== Problem description ==
Your response should consist of the entire listing, transcribed exactly, with every image left out.

== Data for the task ==
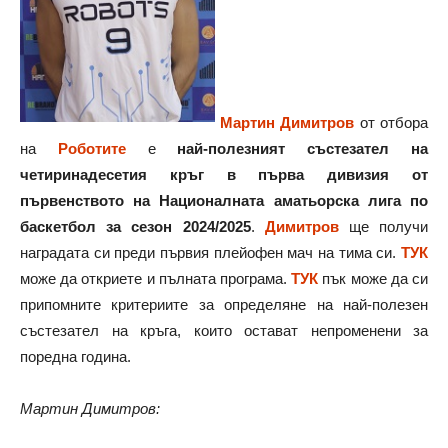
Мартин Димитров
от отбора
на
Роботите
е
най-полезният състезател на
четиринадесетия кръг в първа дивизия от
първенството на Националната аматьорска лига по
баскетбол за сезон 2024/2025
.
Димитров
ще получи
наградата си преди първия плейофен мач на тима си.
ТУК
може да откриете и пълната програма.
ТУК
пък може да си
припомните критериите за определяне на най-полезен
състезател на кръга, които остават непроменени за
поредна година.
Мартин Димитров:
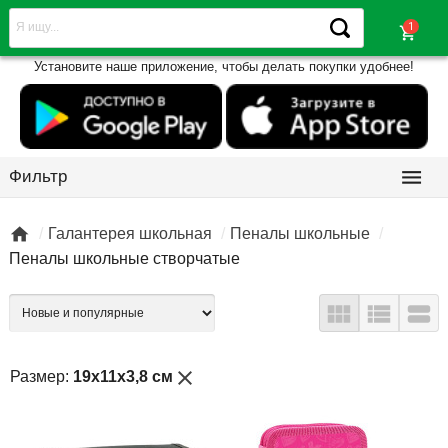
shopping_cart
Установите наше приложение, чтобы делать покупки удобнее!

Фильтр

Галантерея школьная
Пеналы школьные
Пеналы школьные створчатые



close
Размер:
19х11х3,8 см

== Solution below ==
Мартин Димитров
от отбора
на
Роботите
е
най-полезният състезател на
четиринадесетия кръг в първа дивизия от
първенството на Националната аматьорска лига по
баскетбол за сезон 2024/2025
.
Димитров
ще получи
наградата си преди първия плейофен мач на тима си.
ТУК
може да откриете и пълната програма.
ТУК
пък може да си
припомните критериите за определяне на най-полезен
състезател на кръга, които остават непроменени за
поредна година.
Мартин Димитров:
shopping_cart
Установите наше приложение, чтобы делать покупки удобнее!

Фильтр

Галантерея школьная
Пеналы школьные
Пеналы школьные створчатые



close
Размер:
19х11х3,8 см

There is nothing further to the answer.